The ability to produce cyanotoxins has been demonstrated to relate to specific biosynthetic pathways encoded by complex gene operons, which have been characterized for the major toxins [13]. Various PCR assays have been developed to detect toxigenic cyanobacterial blooms [13], [14], [15]. The advantage of these approaches is that they are low-cost and highly sensitive, and when coupled to mutation scanning tools and/or direct DNA sequencing, can allow assessment of the toxigenic potential of a cyanobacterial bloom. A limitation is that numerous, highly distinct toxigenic species can occur in the same geographical region or bloom [16], [17], [18]. Therefore, samples must be assessed using multiple distinct PCR assays, often using different cycling conditions. Multiplexed PCR, wherein multiple primer pairs are used to target and amplify distinct loci simultaneously in a single reaction, has been pursued as a method to improve the efficiency of PCR-based detection of toxigenic cyanobacteria [18], [19], [20]. Although effective, competition among primer pairs in multiplexed reactions often presents a significant technical challenge and differentiation/quantification of each amplicon relies on the use of target-specific (e.g., Taqman) probes, each labelled with a distinct fluorochrome, and, thus, multi-channel thermocyclers increasing the costs of such methods.
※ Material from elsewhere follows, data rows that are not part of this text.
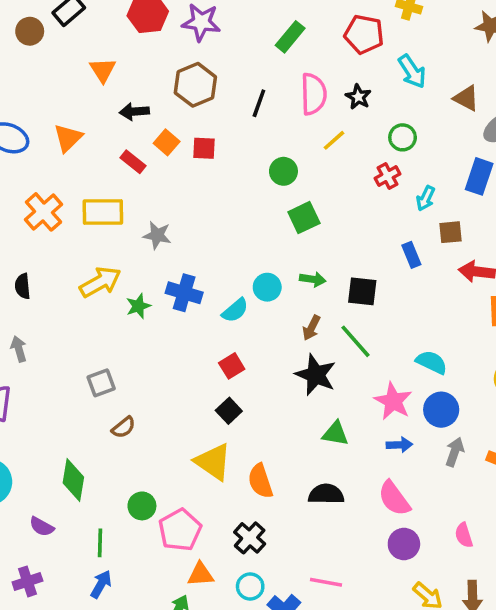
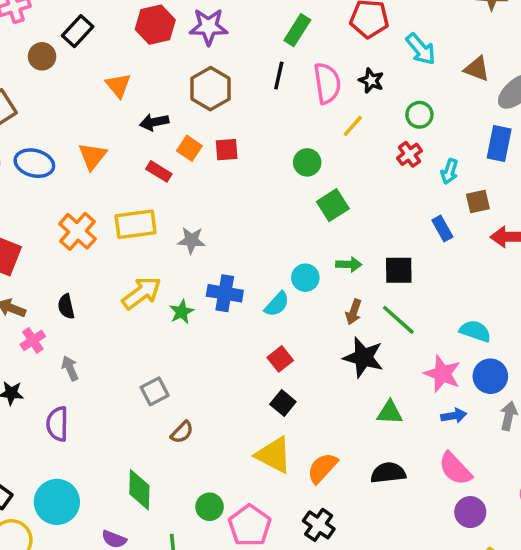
black line: (259, 103) -> (279, 76), moved
orange semicircle: (260, 481) -> (322, 468), turned 68

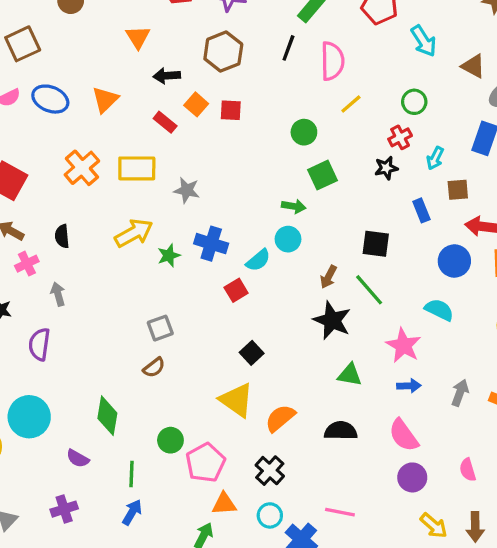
black star: (371, 81) -> (386, 168), moved, turned 30
green arrow: (349, 264) -> (294, 206), moved
red square: (280, 359) -> (236, 290), moved
blue circle: (490, 376) -> (454, 261), moved
gray square: (155, 391) -> (160, 328), moved

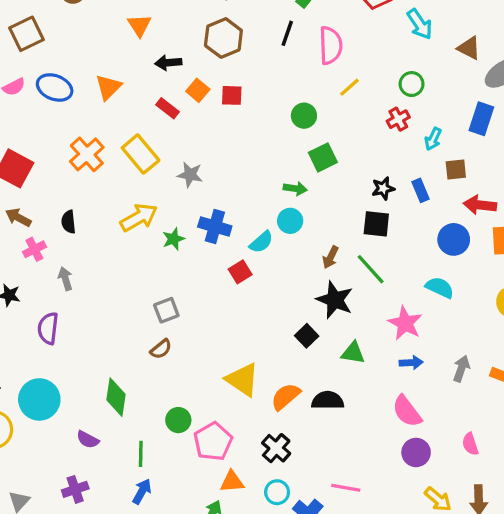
yellow rectangle: (137, 168) -> (141, 154), turned 51
black star: (386, 168) -> (383, 188), moved
black square: (252, 353) -> (307, 336), moved
black semicircle: (341, 431) -> (328, 400), moved

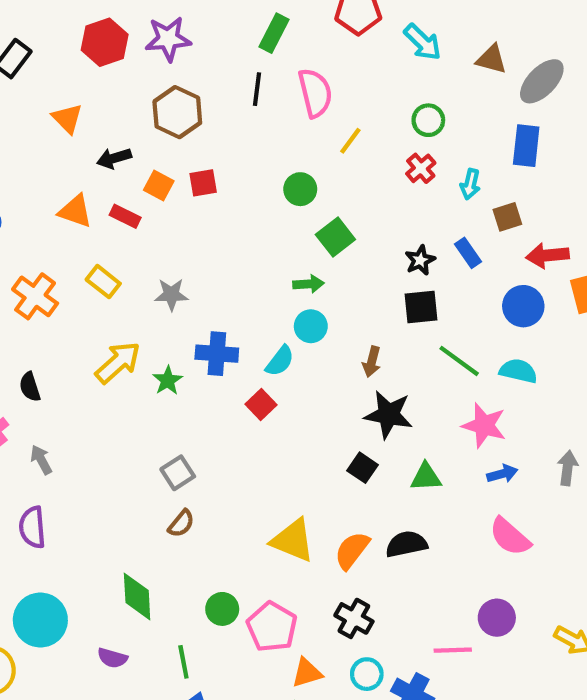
orange triangle: (108, 87) -> (75, 211), moved, turned -44
yellow rectangle: (141, 154) -> (103, 282), size x0.7
green line: (371, 269) -> (459, 361), moved
purple circle: (416, 452) -> (497, 618), moved

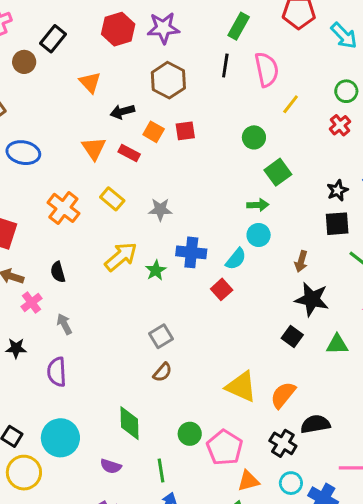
orange triangle: (75, 211) -> (94, 148), turned 35
black semicircle: (406, 544) -> (315, 424), moved

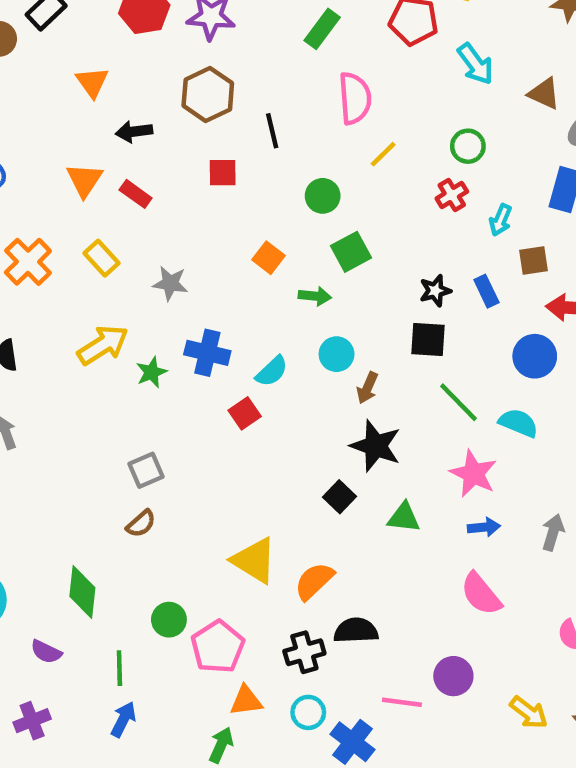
black line: (225, 66) -> (272, 131), moved, turned -30
orange square: (154, 132) -> (268, 258), moved
cyan circle: (259, 235) -> (337, 354), moved
black cross: (283, 443) -> (304, 652), turned 35

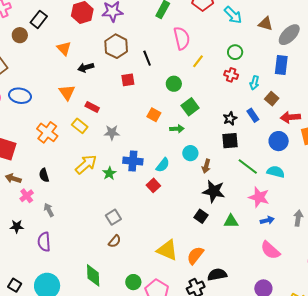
red rectangle: (136, 194) -> (92, 107), moved
red cross: (452, 195) -> (231, 75), turned -32
brown square: (533, 260) -> (272, 99), turned -32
Furthermore, each of the multiplex-PCR assays currently available for toxigenic cyanobacteria targets a subset of taxa/toxin producers [19], [20], [21], and each has distinct running conditions. Their combination into a single assay has not yet been achieved.
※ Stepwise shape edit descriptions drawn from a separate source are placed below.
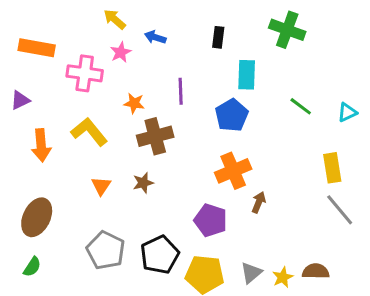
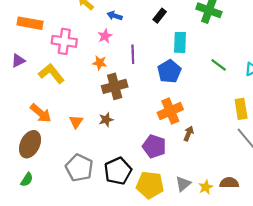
black rectangle: (218, 37) -> (160, 16), turned 32
pink star: (121, 52) -> (105, 36), moved
yellow L-shape: (89, 132) -> (51, 74), moved
orange arrow: (41, 145) -> (41, 113), moved, turned -45

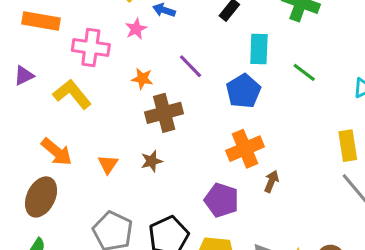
pink star: (105, 36) -> (136, 29), moved
purple line: (133, 54) -> (190, 66), turned -42
green line: (219, 65) -> (304, 72), moved

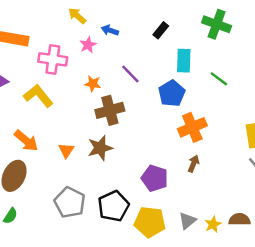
orange cross: (245, 149) -> (192, 127), moved
brown star: (152, 161) -> (100, 148), size x1.5

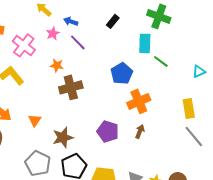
pink cross: (53, 59) -> (24, 45), turned 30
cyan rectangle: (184, 61) -> (145, 43), moved
purple line: (130, 74) -> (78, 42), moved
brown star: (100, 148) -> (63, 137), moved
purple pentagon: (155, 178) -> (108, 131), moved

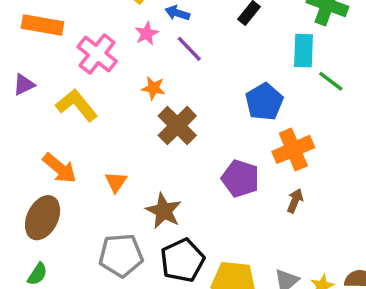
brown cross: (71, 87) -> (177, 126), turned -30
purple pentagon: (108, 131) -> (240, 178), moved
brown star: (63, 137) -> (164, 211), turned -30
gray pentagon: (38, 163) -> (121, 255), turned -30

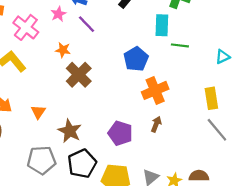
green line: (331, 81) -> (180, 45), turned -30
purple pentagon: (240, 178) -> (120, 133), moved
Multiplexed-tandem PCR (MT-PCR) overcomes many of the limitations associated with standard PCR diagnostic methods [21]. This approach uses a primary ‘target enrichment’ phase, consisting of a 10–20 PCR cycles conducted in multiplex, followed by a parallelized analytical amplification phase, with nested primer pairs specific to each assay run in tandem. Because the multiplexed stage of the PCR is terminated prior to exponential amplification, competition among primer sets is minimized and quantitative capacity is maintained [22]. When coupled to a final melting-curve analysis, the entire process is conducted remotely using a liquid handling robot and real-time PCR thermocycler, allowing semi-automated processing and detection, identification and quantification in a single channel thermocycler using a standard fluorogenic dye (e.g., SYTO-9) [22]. In the present study, we assessed an MT-PCR assay for the rapid, automated detection of toxigenic cyanobacteria from blooms able to produce each of the major known classes of cyanotoxins (MCYs, NODs, CYNs and/or PSTs), and established its diagnostic sensitivity and specificity relative to conventional PCR and direct toxin detection.